Assuming the Earth is not consumed when the sun reaches its Red Giant phase ≈5 billion years from now, the Earth would still be rendered into a charcoal briquette. By the time the sun reaches its degenerate white dwarf phase it will lose ≈70% of its mass, which will effect Earth's orbit (as well as the orbits of all the objects in our solar system). Regardless of whether Earth remains in orbit around the white dwarf, or is thrown out of the solar system completely, it will become a frozen ice ball. Either way, humans will have to leave Earth within the next 500 million years, assuming we make it that long. Odds are that humans will become extinct long before that.

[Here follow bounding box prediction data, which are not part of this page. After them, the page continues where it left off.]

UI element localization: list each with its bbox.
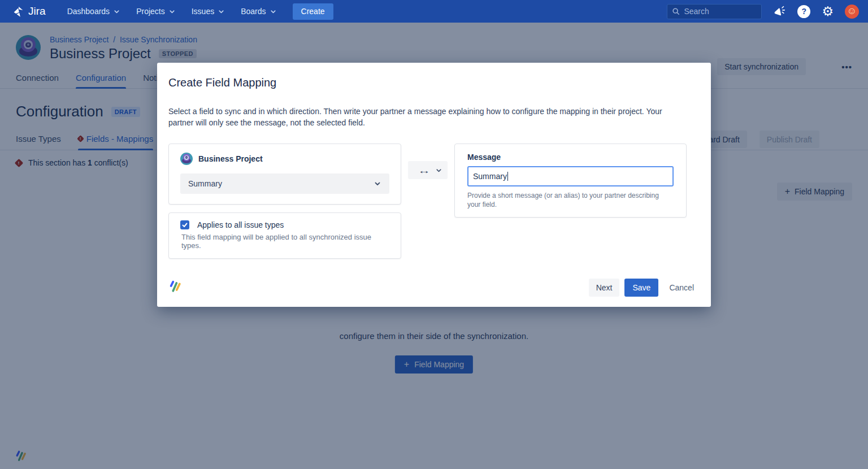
nav-projects-label: Projects — [136, 7, 165, 16]
next-button[interactable]: Next — [589, 279, 620, 297]
gear-icon[interactable]: ⚙ — [822, 5, 834, 18]
message-card: Message Summary Provide a short message … — [454, 144, 687, 218]
applies-checkbox[interactable] — [180, 220, 189, 229]
mapping-cards-row: Business Project Summary Applies to all … — [168, 144, 700, 259]
top-nav-bar: Jira Dashboards Projects Issues Boards C… — [0, 0, 868, 23]
jira-brand-text: Jira — [28, 5, 46, 18]
chevron-down-icon — [168, 8, 176, 15]
search-icon — [672, 7, 680, 15]
modal-footer: Next Save Cancel — [168, 279, 700, 299]
jira-logo[interactable]: Jira — [12, 5, 46, 18]
nav-issues-label: Issues — [192, 7, 214, 16]
project-avatar — [180, 153, 193, 165]
jira-logo-icon — [12, 6, 24, 18]
sync-direction-control[interactable]: ↔ — [408, 161, 448, 179]
search-box[interactable] — [667, 4, 762, 19]
field-select-value: Summary — [188, 179, 222, 188]
nav-dashboards[interactable]: Dashboards — [67, 7, 121, 16]
message-input[interactable]: Summary — [467, 166, 674, 186]
text-caret — [507, 172, 508, 181]
search-input[interactable] — [684, 7, 757, 16]
message-label: Message — [467, 153, 674, 162]
nav-boards[interactable]: Boards — [241, 7, 276, 16]
chevron-down-icon — [270, 8, 277, 15]
modal-title: Create Field Mapping — [168, 76, 700, 89]
source-project-name: Business Project — [198, 154, 263, 163]
chevron-down-icon — [374, 180, 381, 188]
save-button[interactable]: Save — [624, 279, 658, 297]
applies-helper-text: This field mapping will be applied to al… — [180, 233, 389, 250]
field-select[interactable]: Summary — [180, 173, 389, 194]
message-input-value: Summary — [473, 172, 507, 181]
nav-dashboards-label: Dashboards — [67, 7, 110, 16]
help-icon[interactable]: ? — [797, 5, 810, 18]
create-button[interactable]: Create — [293, 3, 333, 20]
applies-checkbox-label[interactable]: Applies to all issue types — [197, 220, 284, 229]
chevron-down-icon — [218, 8, 225, 15]
message-helper-text: Provide a short message (or an alias) to… — [467, 191, 674, 209]
applies-card: Applies to all issue types This field ma… — [168, 212, 401, 259]
nav-issues[interactable]: Issues — [192, 7, 225, 16]
source-field-card: Business Project Summary — [168, 144, 401, 205]
bidirectional-arrow-icon: ↔ — [407, 166, 441, 175]
modal-description: Select a field to sync and in which dire… — [168, 106, 669, 128]
megaphone-icon[interactable] — [773, 5, 786, 18]
check-icon — [181, 222, 188, 228]
nav-boards-label: Boards — [241, 7, 266, 16]
nav-projects[interactable]: Projects — [136, 7, 176, 16]
cancel-button[interactable]: Cancel — [663, 279, 700, 297]
chevron-down-icon — [113, 8, 120, 15]
create-field-mapping-modal: Create Field Mapping Select a field to s… — [157, 63, 711, 307]
exalate-logo — [168, 280, 182, 296]
user-avatar[interactable]: ☺ — [845, 5, 859, 19]
help-glyph: ? — [802, 7, 807, 16]
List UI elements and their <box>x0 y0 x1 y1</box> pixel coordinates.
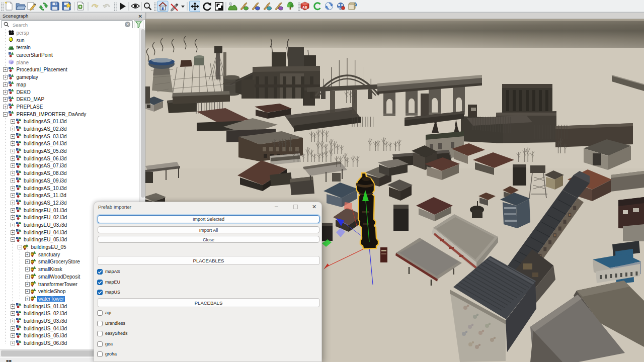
svg-text:AB: AB <box>302 6 307 9</box>
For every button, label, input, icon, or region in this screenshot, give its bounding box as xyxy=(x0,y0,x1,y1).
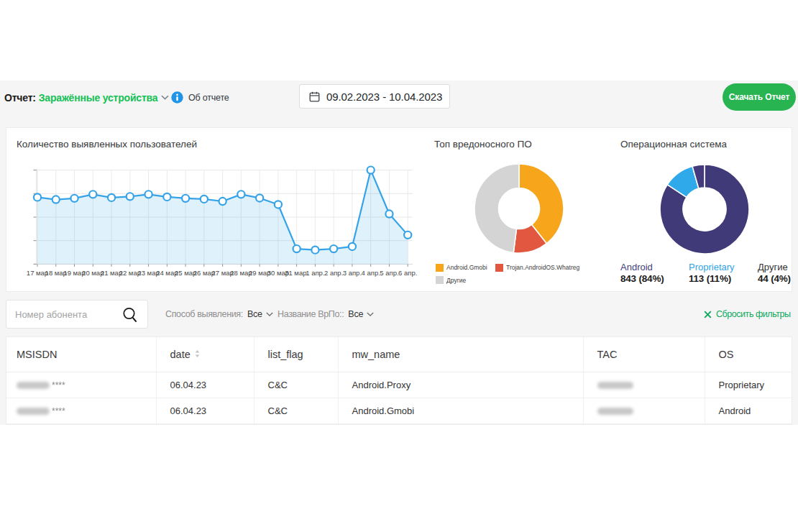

There will still be a few galaxies left in our local cluster a trillion years from now, but that number will be much smaller than the current ≈36. The Andromeda/Milky-Way combined galaxy will be the largest in our local cluster, and most like already include several more galaxies by that time. Where the Earth will be is anyone's guess, but there will not be anything living on it.
 
  • #10
Alltimegreat1 said:
Assuming the Earth and humanity still exist in 1 trillion years, what would our observable universe look like? Would the other galaxies in our cluster still be around?

If we extrapolate current cosmological trends, we will not be able to see any other galaxies, as they will have receded beyond our cosmic light horizon and the local group will possibly have merged into one galaxy.

See here: https://en.wikipedia.org/wiki/Timeline_of_the_far_future
 

Related to Trying to understand the Andromeda-Milky Way collision

What is the Andromeda-Milky Way collision?

The Andromeda-Milky Way collision refers to the future event in which the Andromeda galaxy and our own Milky Way galaxy will collide and eventually merge into one larger galaxy.

When will the Andromeda-Milky Way collision occur?

The collision is estimated to occur in about 4.5 billion years.

What will happen to Earth during the Andromeda-Milky Way collision?

The collision will not have a significant impact on Earth as it is expected to survive the merging of the galaxies. However, the night sky will look drastically different as the two galaxies merge and form a new galactic shape.

How do scientists know that the Andromeda-Milky Way collision will happen?

Scientists have observed the motion of stars and galaxies and have predicted their future movements. Through these observations and calculations, they have determined that the collision between Andromeda and the Milky Way is inevitable.

What will be the result of the Andromeda-Milky Way collision?

The result will be a larger, elliptical galaxy formed from the merging of Andromeda and the Milky Way. This new galaxy will contain billions of stars and may have a different structure and appearance than either of the two individual galaxies.